In groups of two or three, sketch out table diagrams similar to what we just saw in the previous example (commonly called ERD or Entity Relationship Diagrams), that would allow all these questions to be answered. Your tables should include primary keys and foreign keys where appropriate.

Online sketching resources include: [drawsql](https://drawsql.app/), [visual-paradigm](https://online.visual-paradigm.com/), or [DrawIO](https://app.diagrams.net/)

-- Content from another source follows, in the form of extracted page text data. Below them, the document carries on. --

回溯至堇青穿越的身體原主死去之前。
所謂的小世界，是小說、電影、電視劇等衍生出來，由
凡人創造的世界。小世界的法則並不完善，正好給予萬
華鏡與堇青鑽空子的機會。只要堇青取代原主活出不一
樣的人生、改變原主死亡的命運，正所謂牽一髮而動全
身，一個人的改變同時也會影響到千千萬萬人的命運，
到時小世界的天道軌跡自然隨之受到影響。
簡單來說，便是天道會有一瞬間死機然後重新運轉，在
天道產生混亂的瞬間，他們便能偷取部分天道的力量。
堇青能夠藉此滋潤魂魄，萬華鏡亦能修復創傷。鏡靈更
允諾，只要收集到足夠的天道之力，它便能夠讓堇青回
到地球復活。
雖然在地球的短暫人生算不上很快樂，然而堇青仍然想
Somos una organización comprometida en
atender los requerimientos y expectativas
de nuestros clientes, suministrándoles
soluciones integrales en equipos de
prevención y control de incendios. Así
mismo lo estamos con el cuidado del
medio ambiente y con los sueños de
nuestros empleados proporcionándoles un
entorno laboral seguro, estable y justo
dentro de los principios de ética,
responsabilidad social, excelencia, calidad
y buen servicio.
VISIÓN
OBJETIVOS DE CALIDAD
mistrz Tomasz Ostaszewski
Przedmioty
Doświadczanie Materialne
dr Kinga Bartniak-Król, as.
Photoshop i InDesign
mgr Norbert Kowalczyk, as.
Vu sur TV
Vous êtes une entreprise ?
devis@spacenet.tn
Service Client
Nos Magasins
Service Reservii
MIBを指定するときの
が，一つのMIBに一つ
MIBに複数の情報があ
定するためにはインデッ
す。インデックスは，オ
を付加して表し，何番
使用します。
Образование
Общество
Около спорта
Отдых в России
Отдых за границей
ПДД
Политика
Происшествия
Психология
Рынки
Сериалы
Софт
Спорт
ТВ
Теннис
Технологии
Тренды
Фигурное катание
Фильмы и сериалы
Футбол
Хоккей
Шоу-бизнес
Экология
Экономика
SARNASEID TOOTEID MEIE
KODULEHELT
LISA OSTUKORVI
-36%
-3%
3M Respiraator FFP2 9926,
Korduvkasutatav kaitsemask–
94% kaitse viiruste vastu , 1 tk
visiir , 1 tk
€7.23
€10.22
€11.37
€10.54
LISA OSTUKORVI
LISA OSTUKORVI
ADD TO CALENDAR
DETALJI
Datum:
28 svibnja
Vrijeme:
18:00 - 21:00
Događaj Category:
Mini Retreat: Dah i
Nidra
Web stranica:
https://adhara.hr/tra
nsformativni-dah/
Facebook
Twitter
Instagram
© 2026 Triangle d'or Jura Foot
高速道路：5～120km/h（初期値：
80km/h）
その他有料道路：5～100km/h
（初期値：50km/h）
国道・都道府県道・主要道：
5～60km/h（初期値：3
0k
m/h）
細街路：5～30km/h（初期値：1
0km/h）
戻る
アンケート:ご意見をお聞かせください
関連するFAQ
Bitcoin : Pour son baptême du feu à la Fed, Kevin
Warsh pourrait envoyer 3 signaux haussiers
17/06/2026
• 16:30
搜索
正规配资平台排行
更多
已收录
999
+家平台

# The Quest for Efficiency
## Creating Indexes
- We've talked previously about indexes from a theoretical view, now to put them into practice
- Postgres will automatically index any column that is a primary key or which has the `UNIQUE` constraint
- You can choose to set up indexes on other columns as well though
- By default, the assigned index type is a B-Tree index in Postgres
  - B-Trees work best for _orderable_ type data
  - You _can_ assign other types of indexes to columns though, so you can somewhat customize to what will work best
    - Index types like _Generalized Inverted Index_ (GIN) and _Generalized Search Tree_ (GiST) will be discussed later as they come up

```{.pgsql style='font-size:1em'}
CREATE INDEX |||index_name||| ON |||table||| (|||column|||);
```


## Benchmarking
- One of the prime reasons for creating an index is to speed up access or manipulation of the data later
- How can we objectively test this?
  - Postgres has the `EXPLAIN` keyword to give you information about what the database is doing in the background
  - Using `EXPLAIN ANALYZE` will also give you timing information about how long it took a query to run
- `EXPLAIN` always comes at the start of your query
- Other SQL variants have their own versions, but most have some method of getting information back about execution time or what is being done under the hood


## Costs
- Indexes always have a cost associated with them, both in initial setup and in every time new data is added to the column
  - Also, they are stored information, so they can also inflate your database size
- Consider indexing only those columns that receive the heaviest of use in filters or in joining
- You never need to worry about indexing primary keys or unique columns, as those are done automatically
- When in doubt, **benchmark** your queries before and after adding an index to see if you are really gaining much from it!